» **RECORDED INFORMATION**
____

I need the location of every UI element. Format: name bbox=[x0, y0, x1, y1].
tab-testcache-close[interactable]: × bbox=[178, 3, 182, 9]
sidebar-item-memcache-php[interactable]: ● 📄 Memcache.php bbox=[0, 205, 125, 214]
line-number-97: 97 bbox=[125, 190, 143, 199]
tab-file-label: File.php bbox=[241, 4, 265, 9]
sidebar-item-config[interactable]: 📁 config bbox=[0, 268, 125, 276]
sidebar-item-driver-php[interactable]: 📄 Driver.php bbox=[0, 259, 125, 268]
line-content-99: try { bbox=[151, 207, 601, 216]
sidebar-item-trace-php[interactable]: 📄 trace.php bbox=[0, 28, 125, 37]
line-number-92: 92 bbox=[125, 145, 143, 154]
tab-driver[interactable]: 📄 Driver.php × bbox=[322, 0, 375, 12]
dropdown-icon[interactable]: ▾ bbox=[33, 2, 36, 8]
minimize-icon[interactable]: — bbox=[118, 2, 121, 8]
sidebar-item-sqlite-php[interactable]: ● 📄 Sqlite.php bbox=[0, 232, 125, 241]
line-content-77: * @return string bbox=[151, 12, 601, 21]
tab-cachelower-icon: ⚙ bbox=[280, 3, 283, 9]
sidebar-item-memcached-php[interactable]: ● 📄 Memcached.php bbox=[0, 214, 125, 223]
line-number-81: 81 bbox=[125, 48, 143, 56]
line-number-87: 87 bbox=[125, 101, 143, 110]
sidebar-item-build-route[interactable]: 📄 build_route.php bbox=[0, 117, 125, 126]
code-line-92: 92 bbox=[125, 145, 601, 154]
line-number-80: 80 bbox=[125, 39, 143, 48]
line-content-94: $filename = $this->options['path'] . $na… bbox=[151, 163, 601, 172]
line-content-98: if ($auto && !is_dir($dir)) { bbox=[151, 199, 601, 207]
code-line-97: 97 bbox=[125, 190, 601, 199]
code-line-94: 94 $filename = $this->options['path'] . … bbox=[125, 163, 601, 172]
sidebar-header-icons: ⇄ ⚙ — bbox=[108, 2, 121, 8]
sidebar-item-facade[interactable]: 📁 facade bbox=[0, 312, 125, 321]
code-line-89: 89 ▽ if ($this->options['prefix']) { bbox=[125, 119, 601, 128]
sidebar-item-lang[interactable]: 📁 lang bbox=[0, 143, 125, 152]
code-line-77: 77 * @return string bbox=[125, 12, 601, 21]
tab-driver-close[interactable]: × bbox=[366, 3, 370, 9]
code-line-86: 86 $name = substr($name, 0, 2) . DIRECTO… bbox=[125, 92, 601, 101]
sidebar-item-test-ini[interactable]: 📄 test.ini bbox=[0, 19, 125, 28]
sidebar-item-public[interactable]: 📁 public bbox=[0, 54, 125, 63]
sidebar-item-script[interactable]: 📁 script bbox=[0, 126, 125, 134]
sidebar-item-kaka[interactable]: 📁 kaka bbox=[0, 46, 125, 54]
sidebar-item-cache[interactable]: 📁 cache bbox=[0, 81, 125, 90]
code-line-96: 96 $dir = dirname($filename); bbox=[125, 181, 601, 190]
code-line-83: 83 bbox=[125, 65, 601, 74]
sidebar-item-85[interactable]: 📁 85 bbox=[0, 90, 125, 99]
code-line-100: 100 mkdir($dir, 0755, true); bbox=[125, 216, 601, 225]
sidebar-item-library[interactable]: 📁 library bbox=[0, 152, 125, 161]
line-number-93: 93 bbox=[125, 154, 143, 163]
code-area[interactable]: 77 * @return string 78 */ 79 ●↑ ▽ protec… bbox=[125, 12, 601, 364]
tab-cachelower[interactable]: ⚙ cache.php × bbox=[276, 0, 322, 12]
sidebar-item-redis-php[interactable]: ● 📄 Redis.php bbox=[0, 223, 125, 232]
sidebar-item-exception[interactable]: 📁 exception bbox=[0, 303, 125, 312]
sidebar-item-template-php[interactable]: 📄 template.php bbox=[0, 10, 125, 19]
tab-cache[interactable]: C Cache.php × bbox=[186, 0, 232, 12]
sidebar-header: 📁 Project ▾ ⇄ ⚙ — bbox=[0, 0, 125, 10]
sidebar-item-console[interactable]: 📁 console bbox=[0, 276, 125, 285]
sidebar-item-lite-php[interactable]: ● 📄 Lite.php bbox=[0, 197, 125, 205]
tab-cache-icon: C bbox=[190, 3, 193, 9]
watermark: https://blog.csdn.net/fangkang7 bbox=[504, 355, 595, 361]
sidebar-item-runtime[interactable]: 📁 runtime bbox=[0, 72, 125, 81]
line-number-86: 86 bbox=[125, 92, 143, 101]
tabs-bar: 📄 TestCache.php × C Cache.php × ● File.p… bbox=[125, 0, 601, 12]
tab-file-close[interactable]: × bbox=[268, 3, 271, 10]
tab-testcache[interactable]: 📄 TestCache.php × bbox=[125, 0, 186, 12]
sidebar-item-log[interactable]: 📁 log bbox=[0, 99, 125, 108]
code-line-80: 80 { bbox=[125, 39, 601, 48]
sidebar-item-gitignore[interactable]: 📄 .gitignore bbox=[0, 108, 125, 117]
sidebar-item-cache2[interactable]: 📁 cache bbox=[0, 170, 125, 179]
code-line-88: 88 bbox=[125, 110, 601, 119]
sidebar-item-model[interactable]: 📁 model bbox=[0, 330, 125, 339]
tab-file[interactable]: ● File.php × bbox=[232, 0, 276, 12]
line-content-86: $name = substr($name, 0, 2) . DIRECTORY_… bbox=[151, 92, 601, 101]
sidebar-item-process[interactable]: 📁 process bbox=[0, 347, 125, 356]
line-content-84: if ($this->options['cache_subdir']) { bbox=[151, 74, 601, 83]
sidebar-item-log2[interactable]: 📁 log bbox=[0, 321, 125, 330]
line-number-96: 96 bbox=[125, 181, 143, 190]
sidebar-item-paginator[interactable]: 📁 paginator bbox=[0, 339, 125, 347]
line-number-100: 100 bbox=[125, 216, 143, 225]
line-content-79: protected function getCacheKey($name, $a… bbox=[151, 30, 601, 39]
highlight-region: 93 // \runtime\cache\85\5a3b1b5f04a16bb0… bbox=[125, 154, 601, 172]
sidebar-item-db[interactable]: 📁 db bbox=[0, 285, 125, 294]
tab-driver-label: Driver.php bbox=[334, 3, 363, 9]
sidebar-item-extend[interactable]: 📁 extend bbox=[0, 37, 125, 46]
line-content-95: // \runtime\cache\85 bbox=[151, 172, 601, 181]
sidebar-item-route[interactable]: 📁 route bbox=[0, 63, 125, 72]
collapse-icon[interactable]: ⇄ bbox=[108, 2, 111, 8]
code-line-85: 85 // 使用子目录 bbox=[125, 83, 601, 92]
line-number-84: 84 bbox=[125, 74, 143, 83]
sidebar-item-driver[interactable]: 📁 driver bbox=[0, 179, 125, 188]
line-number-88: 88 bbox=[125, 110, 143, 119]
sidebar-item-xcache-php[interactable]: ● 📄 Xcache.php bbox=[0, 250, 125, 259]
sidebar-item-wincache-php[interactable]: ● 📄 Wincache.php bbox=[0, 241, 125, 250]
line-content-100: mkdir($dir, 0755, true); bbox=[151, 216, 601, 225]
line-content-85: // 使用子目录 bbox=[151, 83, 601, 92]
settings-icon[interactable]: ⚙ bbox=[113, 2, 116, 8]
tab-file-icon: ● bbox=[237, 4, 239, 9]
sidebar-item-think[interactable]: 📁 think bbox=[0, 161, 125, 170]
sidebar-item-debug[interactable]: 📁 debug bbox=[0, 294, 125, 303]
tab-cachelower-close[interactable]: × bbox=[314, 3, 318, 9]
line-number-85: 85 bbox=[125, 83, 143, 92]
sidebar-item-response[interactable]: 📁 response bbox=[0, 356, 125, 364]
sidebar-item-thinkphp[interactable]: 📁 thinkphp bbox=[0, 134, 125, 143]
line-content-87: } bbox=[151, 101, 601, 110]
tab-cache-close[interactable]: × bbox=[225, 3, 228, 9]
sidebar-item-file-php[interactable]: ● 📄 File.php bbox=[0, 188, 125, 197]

____

» **ACTIVITY**
From the entries above, show each line that includes the string "header".

» **SOLUTION FOR THIS TASK**
sidebar-header-icons: ⇄ ⚙ — bbox=[108, 2, 121, 8]
sidebar-header: 📁 Project ▾ ⇄ ⚙ — bbox=[0, 0, 125, 10]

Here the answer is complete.